• [AIM OF THE EXERCISE]: Pictures aside, write out every record exactly as it appears.

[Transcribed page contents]
━━━━━━━━━━━━━━━━━━━━
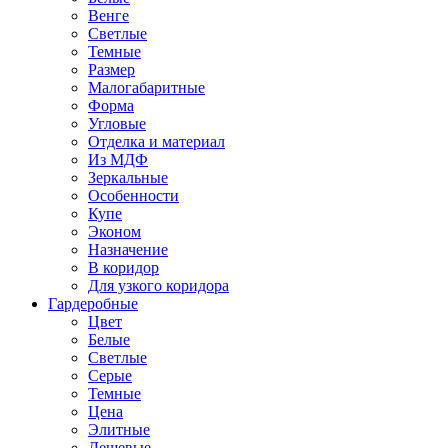
Венге
Светлые
Темные
Размер
Малогабаритные
Форма
Угловые
Отделка и материал
Из МДФ
Зеркальные
Особенности
Купе
Эконом
Назначение
В коридор
Для узкого коридора
Гардеробные
Цвет
Белые
Светлые
Серые
Темные
Цена
Элитные
Дешевые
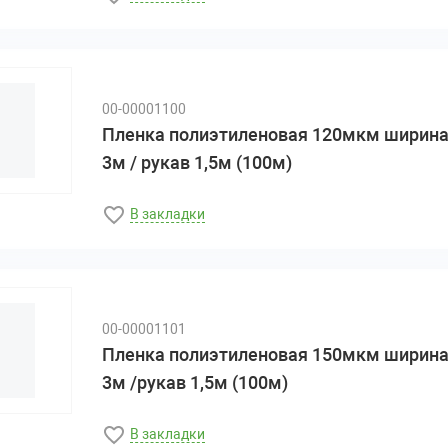
00-00001100
Пленка полиэтиленовая 120мкм ширин
3м / рукав 1,5м (100м)
В закладки
00-00001101
Пленка полиэтиленовая 150мкм ширин
3м /рукав 1,5м (100м)
В закладки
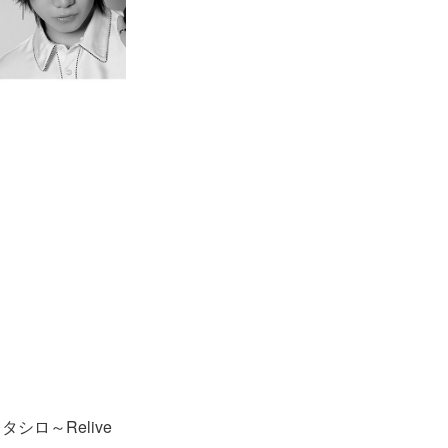
ロ～Relive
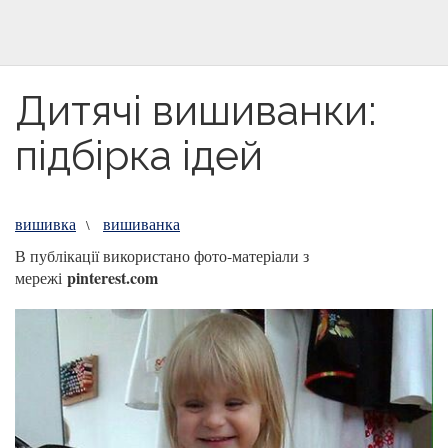
Дитячі вишиванки:
підбірка ідей
вишивка
вишиванка
\
В публікації використано фото-матеріали з
pinterest.com
мережі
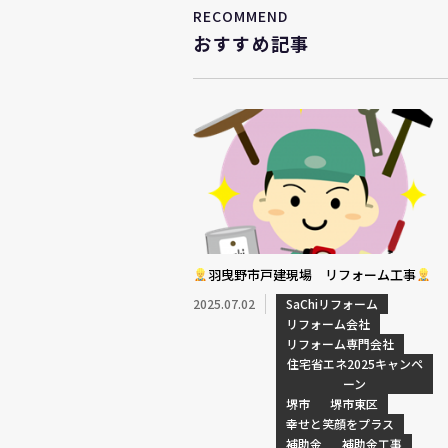
RECOMMEND
おすすめ記事
羽曳野市戸建現場 リフォーム工事
2025.07.02
SaChiリフォーム
リフォーム会社
リフォーム専門会社
住宅省エネ2025キャンペ
ーン
堺市
堺市東区
幸せと笑顔をプラス
補助金
補助金工事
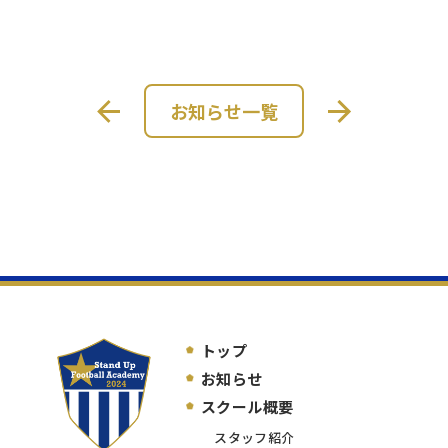
お知らせ一覧
トップ
お知らせ
スクール概要
スタッフ紹介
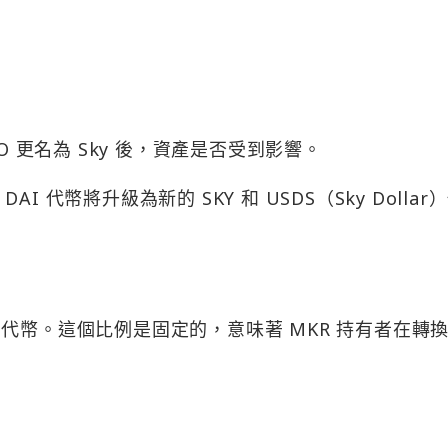
？
O 更名為 Sky 後，資產是否受到影響。
DAI 代幣將升級為新的 SKY 和 USDS（Sky Dollar
個 SKY 代幣。這個比例是固定的，意味著 MKR 持有者在轉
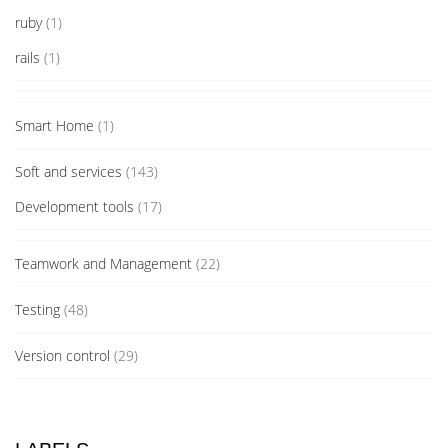
ruby
(1)
rails
(1)
Smart Home
(1)
Soft and services
(143)
Development tools
(17)
Teamwork and Management
(22)
Testing
(48)
Version control
(29)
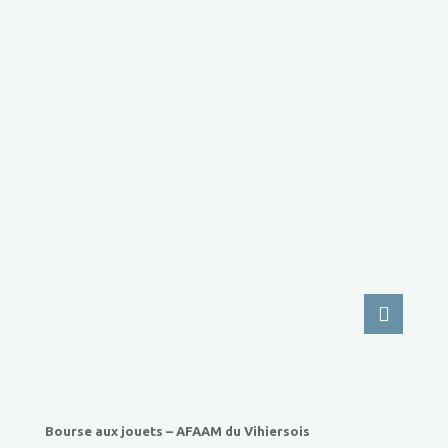
Bourse aux jouets – AFAAM du Vihiersois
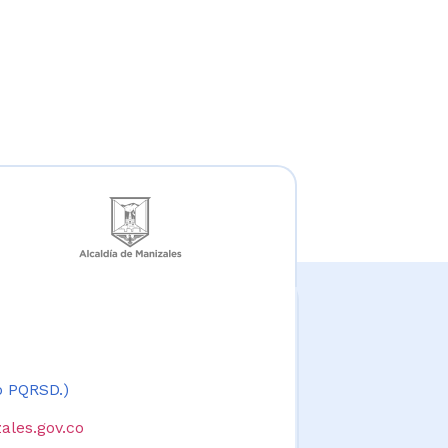
 o PQRSD.)
ales.gov.co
━━━━━━━━━━━━━━━━━━━━
• [TASK ANSWER]:
Венге
Светлые
Темные
Размер
Малогабаритные
Форма
Угловые
Отделка и материал
Из МДФ
Зеркальные
Особенности
Купе
Эконом
Назначение
В коридор
Для узкого коридора
Гардеробные
Цвет
Белые
Светлые
Серые
Темные
Цена
Элитные
Дешевые
00-00001100
Пленка полиэтиленовая 120мкм ширин
3м / рукав 1,5м (100м)
В закладки
00-00001101
Пленка полиэтиленовая 150мкм ширин
3м /рукав 1,5м (100м)
В закладки
ロ～Relive
Дитячі вишиванки:
підбірка ідей
вишивка
вишиванка
\
В публікації використано фото-матеріали з
pinterest.com
мережі
RECOMMEND
おすすめ記事
羽曳野市戸建現場 リフォーム工事
2025.07.02
SaChiリフォーム
リフォーム会社
リフォーム専門会社
住宅省エネ2025キャンペ
ーン
堺市
堺市東区
幸せと笑顔をプラス
補助金
補助金工事
お知らせ一覧
トップ
お知らせ
スクール概要
スタッフ紹介
？
O 更名為 Sky 後，資產是否受到影響。
DAI 代幣將升級為新的 SKY 和 USDS（Sky Dollar
個 SKY 代幣。這個比例是固定的，意味著 MKR 持有者在轉
ruby
(1)
rails
(1)
Smart Home
(1)
Soft and services
(143)
Development tools
(17)
Teamwork and Management
(22)
Testing
(48)
Version control
(29)
Bourse aux jouets – AFAAM du Vihiersois
 o PQRSD.)
ales.gov.co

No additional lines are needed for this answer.